The main objections I hear from Democrats about the wall they were in favor of in 2006, but not in 2017-18 (because Trump is president) are, 1) it won't work, 2) the cost, and 3) it's racist. Let's briefly touch on racism. Border security is not and never was, racist. If it were racist all security methods would also be racist. Even the locks on your doors and automobiles. We wouldn't have security at our northern borders or our airports if protecting borders were racism. During the Obama years, Border Patrol was apprehending illegals from high risk countries coming in from Canada (164 in 2011), and they weren't Canadians, most were recent Muslim immigrants to Canada.

If we judged government programs/policies by cost or whether they work, Head Start, which costs about $10.6 Billion in programing and $5.7 Billion in childcare (2017), would have been dropped years ago. No party will even touch that idea.

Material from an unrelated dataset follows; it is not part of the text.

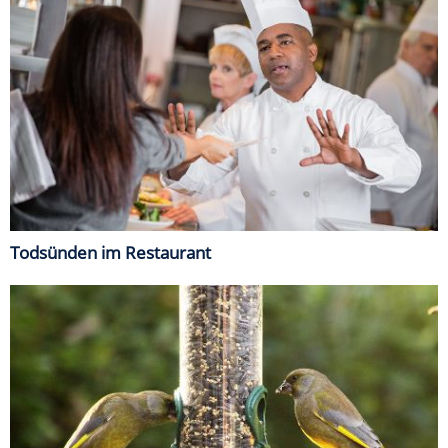
Todsünden im Restaurant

It was like pulling teeth to get an impact study (begun in 1998, data collection began in 2002, reported in 2010), but after billions and billions spent on Head Start since 1965, the final impact study showed some social and intellectual advancement in the pre-school years which was lost by the end of first grade. The final study, done by the government and analyzed out the wazoo, showed a huge workforce was paid, children had moderate to good day care, better health care, but the goals of the program were not met. The Head Start children on average did no better than the control group which did NOT receive all those benefits of a government pre-school. Even after a decade of study, the conclusion was--we need more study, more analysis, more explanations, and more money.

https://www.acf.hhs.gov/sites/default/files/opre/executive_summary_final.pdf

If high costs and no discernable results are good enough for Head Start for 50+ years, it should be good enough for at least a decade of border security.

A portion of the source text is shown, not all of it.